Encore faut-il bien comprendre les divers recommandations de cet enseignement de Jésus. Ce serait faire preuve de manque de sens que de comprendre qu’il nous faille par exemple tendre la joue gauche lorsque quelque un nous soufflette sur la joue droite. Jésus n’a pas présenté l’autre joue au valet qui le frappait; au contraire, il le reprend en disant : «Si j’ai mal parlé, prouve-le; mais si j’ai bien parlé, pourquoi me frappe-tu» (Jn 18:23). L’esprit du poème du Serviteur de Yahvé (Is.50:5-6) inspire l’enseignement de Luc : «J’ai tendu les joues a qui m’arrachait la barbe, je n’ai pas soustrait ma face»…Amour sans mesure pour être aimé sans mesure : «Aimez-vous les uns les autres comme je vous ai aimés»., «Aimez vos ennemis, faites du bien sans rien espérer. Soyez miséricordieux comme votre Père est miséricordieux. Ne jugez pas, ne condamnez pas, pardonnez, donnez… La mesure dont vous vous serez servi pour les autres servira aussi pour vous ».
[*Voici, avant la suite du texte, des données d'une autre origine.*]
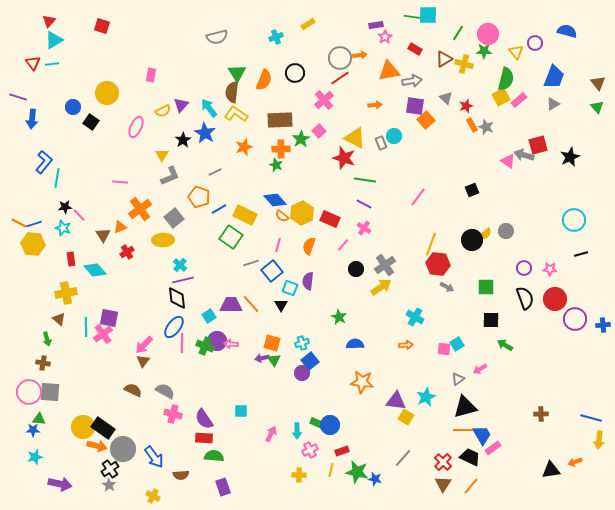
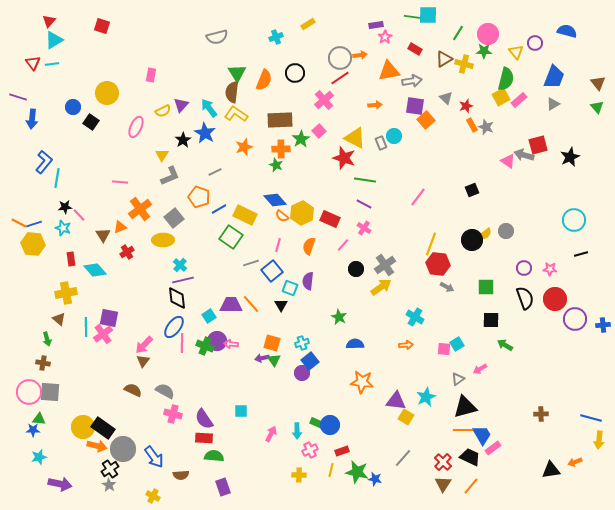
cyan star at (35, 457): moved 4 px right
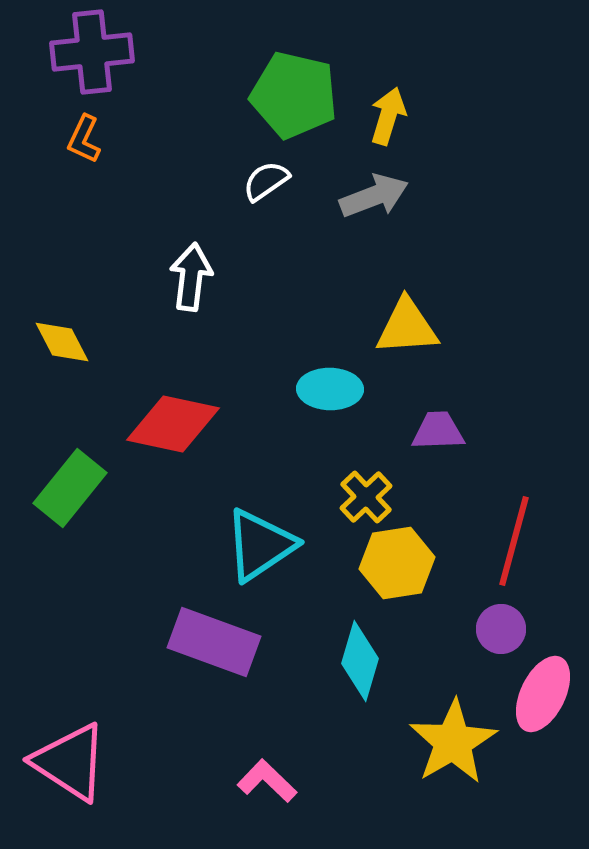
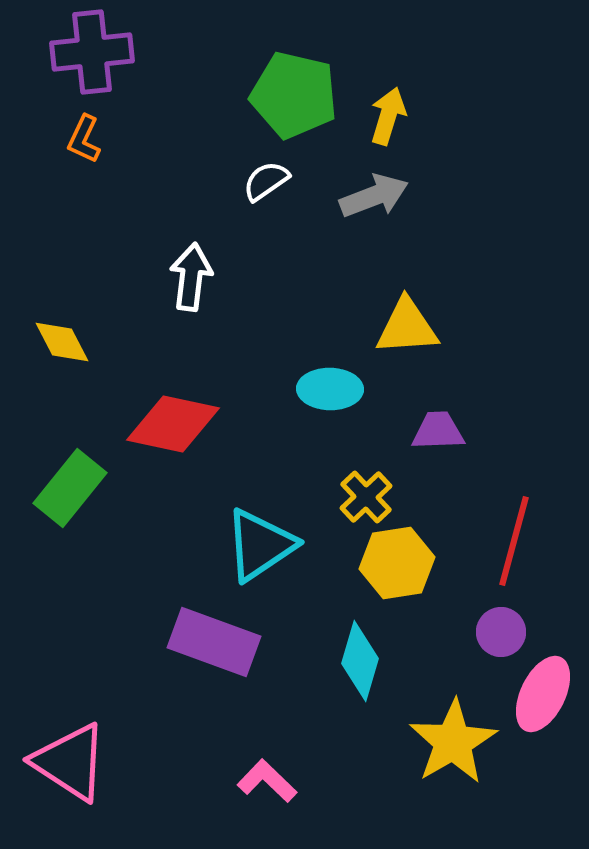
purple circle: moved 3 px down
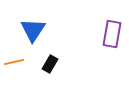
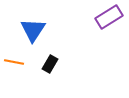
purple rectangle: moved 3 px left, 17 px up; rotated 48 degrees clockwise
orange line: rotated 24 degrees clockwise
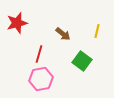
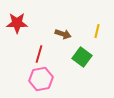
red star: rotated 15 degrees clockwise
brown arrow: rotated 21 degrees counterclockwise
green square: moved 4 px up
Tel est la véritable portée de la Loi et de l’enseignement de Jésus : «Moi je vous dis»… L’idéal proposé est la perfection même de Dieu vécue par nous sur la terre, but ultime de la grâce du Christ, perfection sans cesse à atteindre et qui ne connaît aucune limite.
Cet amour, le poème de la Sagesse le chantait quelques dizaines d’années avant la venue du Christ : «Tu as pitié de tous… Tu ferrnes le yeux sur les péchés des hommes pour qu’ils se repentent. Tu aimes toutes les créatures». (Sag. 12:23-24)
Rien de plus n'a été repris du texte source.